Site Reliability Engineer
Tusimple was founded in 2015 with the goal of bringing the top minds in the world together to achieve the dream of a driverless truck solution. With a foundation in computer vision, algorithms, mapping, and Artificial Intelligence, Tusimple is working to create the first commercially viable autonomous truck driving platform with L4 (SAE) levels of safety.
Job Description
The Site Reliability Engineer will be a part of a team working on a variety of software engineering tasks to create and maintain scalable solutions and reliable software systems for our autonomous truck platform. You will have an opportunity to impact backend services such as fleet monitoring, machine learning and continuous integration among others.
Responsibilities
- Understand, deploy and provide technical support for infrastructure systems
- Engage in system design and development from the perspective of SRE
- Responsible for identifying and mitigating real and potential system problems and issues
- Ensure and improve security, stability and scalability by creating new code and scripting
- Perform appropriate coding, code commenting, debugging, bug fixing, and other supplementary related activities
- Diagnose software system, and hardware failures that impact deployment
- Automate installations and configuration management
Qualifications
- M.S. or B.S. in Computer Engineering and/or Computer Science
- Strong communication skills and the ability to work across technical teams
- Experience with root cause analysis of a system or program
- Enterprise Linux administrator experience - Debian based systems preferred
- In-depth experience deploying, maintaining, monitoring, and logging network devices
- Fundamental knowledge of TCP/IP stack, application protocols
- Strong understanding of Linux networking operations and functionality including DHCP, DNS, and static addressing
- Comfortable with using git and Github for source control
- Experience with programming in Python
- Strong unit testing and debugging skills
- Familiarity with automated deployment strategies
- Understanding of basic Layer 2 / Layer 3 networking concepts such as subnetting and VLANs
- Experience with container-based architecture, such as Docker and Kubernetes
- Familiarity with CI/CD concepts or platforms
- Experience with basic automation/configuration management tools, such as Ansible, Chef, or Puppet
- Availability to rotate on call shifts
Bonus Points
- Experience with Atlassian products, such as Jira or Confluence
- Experience with switching (channeling, trunking, virtualization, stacking, QoS, spanning-tree)
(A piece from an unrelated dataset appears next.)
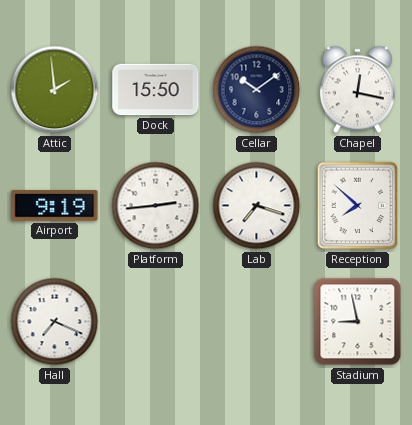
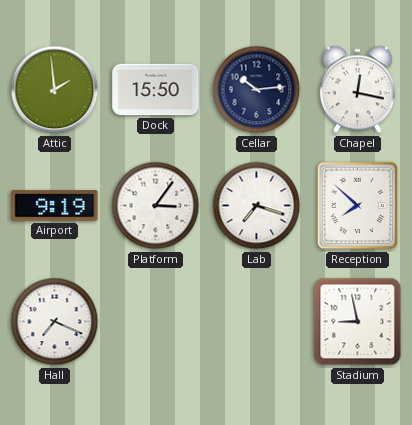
Cellar: 10:09 -> 10:14
Platform: 2:44 -> 3:06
- Familiarity with automotive grade or ruggedized servers/systems/hardware
- Experience compiling Linux kernels and utilization of kernel compilation parameters
- Experience with Intel or Nvidia hardware in Linux environments
- Understanding of basic Linux security systems and implementation
- Experience with web frameworks (Flask, Node.js, Django, Vue, ReactBootstrap, jQuery, etc)
Perks
- Competitive salary and benefits
- Bonus/paid vacations/insurance
- Daily breakfast, lunch, and dinner
- Full Kitchen with unlimited snacks and fruits
- Medical, Vision, and Dental insurance plan
- Company 401(K) program
- Company paid life insurance
Tusimple is an Equal Opportunity Employer. This company does not discriminate in employment and personnel practices on the basis of race, sex, age, handicap, religion, national origin or any other basis prohibited by applicable law. Hiring, transferring and promotion practices are performed without regard to the above-listed items.